Amacımız iyi oyuncular yetiştirmek; kendisiyle ve içinde yaşadığı toplum ve dünyayla iletişimini sağlıklı bir biçimde kuran bireyler yetiştirmek. Burada çok önemsediğimiz bir unsur da kolektif duygu ve düşünceye uygun oyuncular yetiştirmek. Oyunculuğun bireysel bir zanaat olduğunu düşünmüyoruz. 

Başvuruda bulunacak arkadaşların hangi şartları taşıması gerekir?

MU: Öncelikle oyunculuğu bir meslek olarak hedeflerine koymuş olmalılar. Tutkuyla bağlı ve yaşamları boyunca mücadele etmek zorunda olacakları sorunlarla baş etme gücüne sahip olmaları gerekir. Bu meslek dünyanın her yerinde ama özellikle Türkiye’de dışardan göründüğü gibi değil. Oyuncular konfor içinde yaşamazlar genel olarak. Bizde oyuncu deyince starlar anlaşılıyor genelde ve lüks bir yaşam imajı oluşuyor. Oysa oyuncu olmayı seçmiş bir insan kendisiyle yüzleşmeyi, farkında olmayı, gerçekleri kabul etme ve bunu değiştirme gücüne sahip olma yolunda epey dikenli bir yolda yürümeyi göze almış demektir.

Bunun dışında bizim sınavımıza başvuracak adayların lise mezunu olmaları dışında aradığımız bir koşul yok. Ha bir de 30 yaşını geçmemiş olmaları gerekiyor.

Oyunculuk eğitimi veren kurumlar arasında ücretsiz eğitime pek rastlamadık, maliyetli ve popüler bir iş olmasına rağmen neden ücretsiz eğitim veriyorsunuz?

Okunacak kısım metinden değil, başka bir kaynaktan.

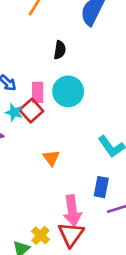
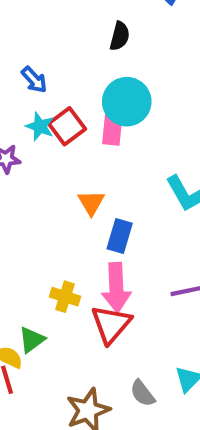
pink rectangle: (38, 92) -> (112, 129), moved
blue rectangle: (101, 187) -> (120, 236), moved
yellow cross: (40, 235) -> (65, 297), moved, turned -30

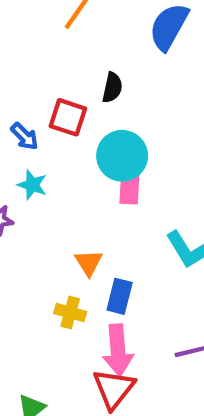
red square: (67, 126) -> (68, 117), moved, turned -33
pink rectangle: (112, 129) -> (129, 187), moved
yellow cross: (65, 297) -> (70, 313), moved

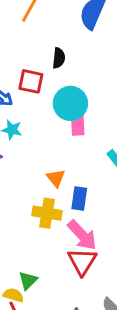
yellow cross: (70, 313) -> (47, 213), size x1.4
pink arrow: (118, 350) -> (82, 235), turned -32

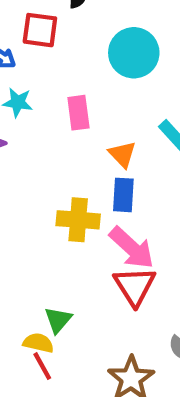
cyan circle: (70, 103) -> (134, 53), moved
pink rectangle: (78, 124) -> (78, 113), moved
orange triangle: (56, 178) -> (122, 154), moved

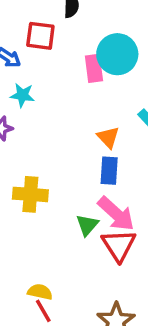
pink rectangle: (78, 113) -> (94, 68), moved
yellow cross: (78, 220) -> (30, 194), moved
green triangle: (58, 320) -> (87, 225), moved

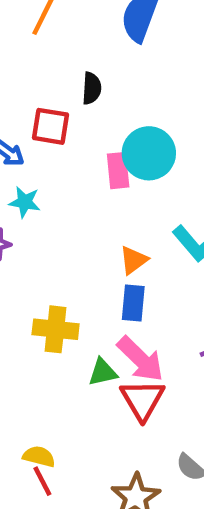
orange triangle: (108, 137) -> (134, 260), turned 35
yellow cross: (30, 194) -> (56, 329), moved
green triangle: (87, 225) -> (103, 372), turned 35

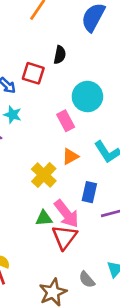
pink rectangle: (118, 171) -> (66, 121), moved, turned -30
blue rectangle: (133, 303) -> (89, 192), moved
yellow cross: (56, 329) -> (44, 175), moved, turned 30

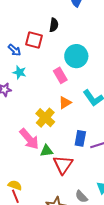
blue rectangle: (89, 192) -> (80, 138), moved
pink arrow: (67, 214) -> (29, 139), moved

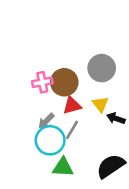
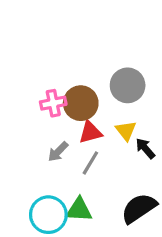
black arrow: (116, 118) -> (145, 148), turned 30
cyan circle: (50, 140) -> (48, 215), moved

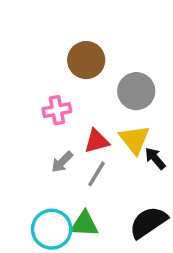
brown circle: (81, 103) -> (86, 60), moved
yellow triangle: (126, 131) -> (134, 139), size x1.4

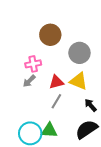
yellow triangle: (134, 139) -> (78, 81), turned -30
black arrow: (155, 158) -> (91, 105), moved
gray arrow: (62, 162) -> (29, 81), moved

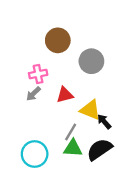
yellow triangle: (78, 81) -> (90, 110), moved
gray line: (56, 101) -> (71, 132), moved
green triangle: (49, 130) -> (73, 148), moved

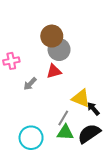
gray circle: (91, 61) -> (59, 50), moved
pink cross: (38, 74) -> (11, 61), moved
red triangle: (65, 95) -> (54, 71), moved

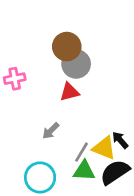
gray arrow: (30, 84) -> (51, 131), moved
yellow triangle: (81, 98) -> (104, 148), moved

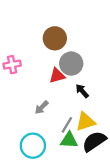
gray circle: (76, 64) -> (71, 64), moved
black arrow: (120, 140) -> (82, 91), moved
yellow triangle: (104, 148) -> (85, 122), turned -40

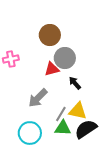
gray arrow: (42, 107) -> (38, 98), size x1.5
yellow triangle: (85, 122) -> (78, 111), turned 30

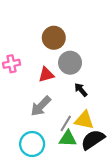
red triangle: (52, 69) -> (46, 75), moved

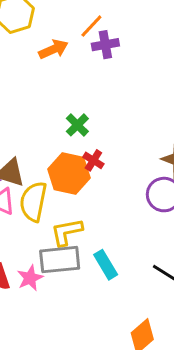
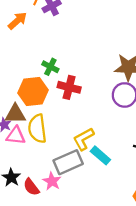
red cross: (93, 160) -> (69, 87), size x1.5
orange hexagon: (69, 174) -> (33, 91), moved
yellow L-shape: (67, 232) -> (83, 139), moved

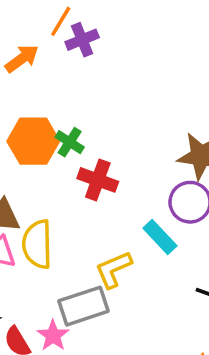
orange hexagon: (33, 91) -> (33, 141), moved
cyan rectangle: (100, 155) -> (160, 237), moved

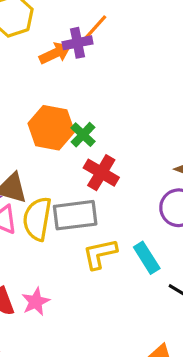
purple cross: (82, 40) -> (77, 43), moved
cyan rectangle: (160, 237) -> (147, 258), moved
gray rectangle: (83, 306) -> (75, 215), moved

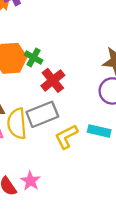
red cross: (101, 173) -> (53, 80), turned 35
cyan rectangle: (147, 258) -> (99, 131), turned -30

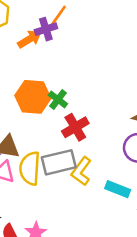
yellow L-shape: (66, 137) -> (81, 171), moved, turned -35

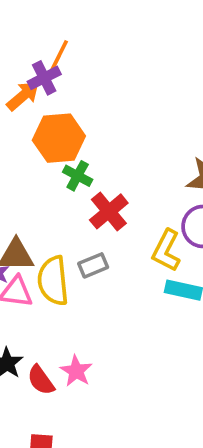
orange hexagon: (33, 97) -> (59, 138), moved
gray rectangle: (59, 162) -> (93, 265), size x0.6
yellow L-shape: (81, 171) -> (166, 251), moved

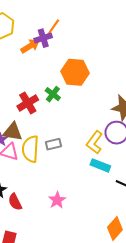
orange hexagon: (59, 138) -> (75, 72), moved
red cross: (109, 211) -> (28, 103), moved
pink star: (76, 371) -> (57, 200), moved

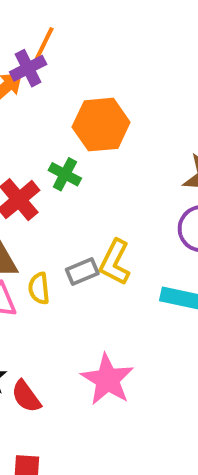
yellow L-shape: (94, 142) -> (115, 262), moved
yellow semicircle: (30, 149) -> (39, 288), size x0.6
pink star: (57, 200) -> (107, 380), size x1.5

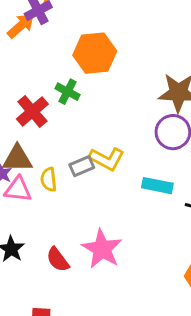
yellow L-shape: (115, 262) -> (107, 159), turned -88
red semicircle: (26, 396) -> (58, 260), moved

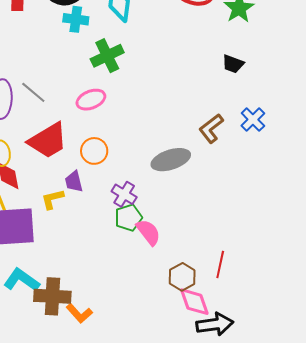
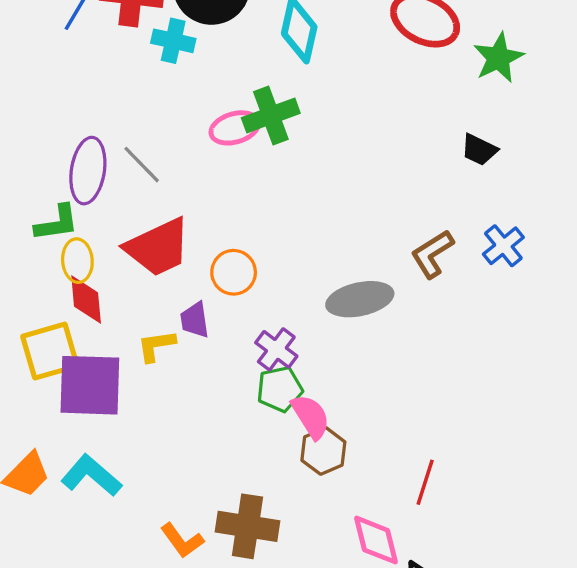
cyan cross: (76, 19) -> (173, 41), moved
pink ellipse: (91, 100) -> (235, 128), moved
brown hexagon: (182, 277) -> (323, 451), moved
brown cross: (52, 296) -> (247, 526), moved

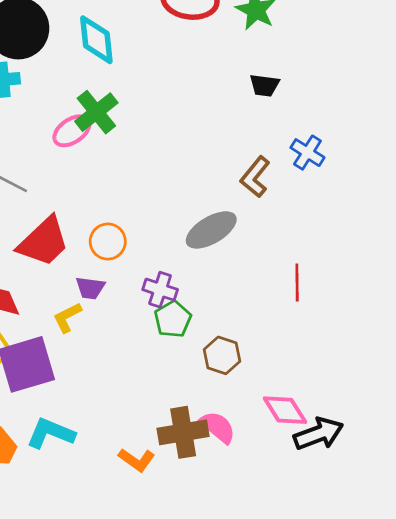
purple trapezoid: (195, 320) -> (90, 288), turned -56
pink semicircle: (311, 417) -> (218, 427), moved
red line: (425, 482) -> (297, 283), moved

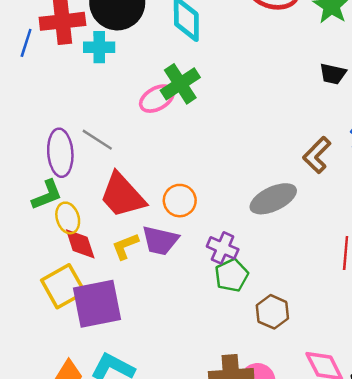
red trapezoid: (44, 242) -> (122, 195), turned 86
purple trapezoid: (90, 288) -> (160, 241), size x1.4
yellow L-shape: (67, 317) -> (125, 246), moved

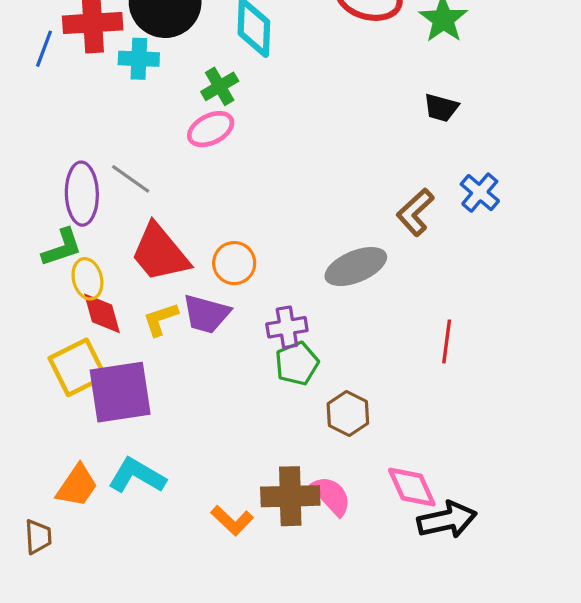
green cross: (180, 84) -> (220, 86), moved, size x0.7
purple cross: (223, 248) -> (287, 327), turned -36

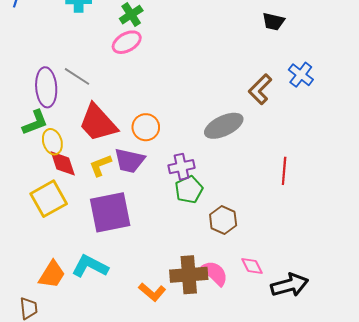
purple square: (120, 392) -> (110, 212), moved
pink diamond: (412, 487) -> (252, 266), moved, size x0.7

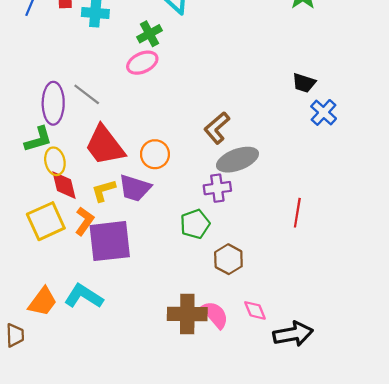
black trapezoid: (273, 22) -> (304, 83), moved
brown L-shape: (260, 89) -> (217, 128), moved
purple cross: (182, 167) -> (217, 188), moved
orange L-shape: (152, 292) -> (84, 221), moved, turned -100

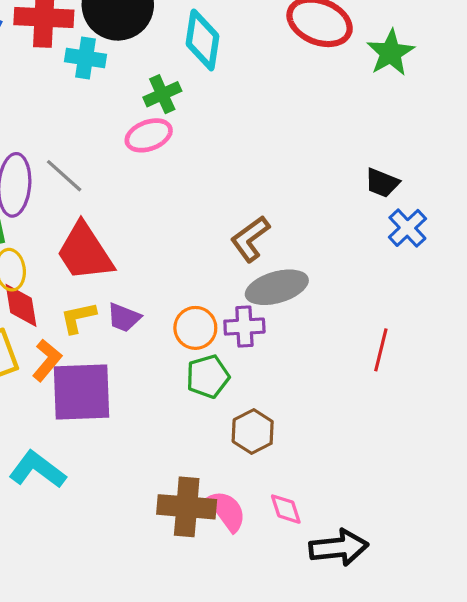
orange circle: (155, 154) -> (195, 328), moved
purple trapezoid: (135, 188) -> (124, 317), size x0.7
red line: (297, 213) -> (381, 350), moved

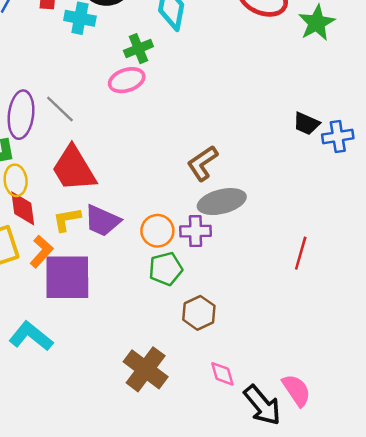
blue cross: (407, 228) -> (338, 136), moved, turned 32
purple trapezoid: (124, 317) -> (102, 221), size x1.4
brown cross: (187, 507) -> (146, 369), turned 30
pink semicircle: (227, 511) -> (296, 390), moved
black arrow: (339, 548) -> (262, 405), turned 54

AGK: Muhammet’in de dediği gibi yıllarca eğitim verdik. Bu deneyim içerisinde gördük ki bir çok yetenekli genç insan sadece ekonomik koşulları elvermediği için bu işin eğitimini alamıyor. Böyle olunca yetenekle eğitim arasında ekonomik bir bariyer giriyor. Bu engeli kaldırmak istedik. Bu davranışımızın bizi bu işe gerçekten gönül vermiş insanlarla tanıştıracağını düşünüyoruz.

Peki finansman?

AGK: CAS’ın tüm finansmanı bizim kişisel gelirimiz. Elbette ücretli olan atölyelerimiz var ama orada da ücretleri oldukça makul bir yerde tutmaya çalışıyoruz. Başka bir deyişle okul kendini çevirsin, bu yapı devam edebilsin yeter. Kuruluş sürecinde aydınlatma konusunda Fiberli, ortak alandaki mutfak konusunda ise Ahşapsan firmaları ciddi destek oldular. Böyle bir yapının sponsor desteği olmadan sürdürülmesi çok zor. Ama biz elimizden geldiğince kişisel gelirimizle devam etmeye çalışacağız. 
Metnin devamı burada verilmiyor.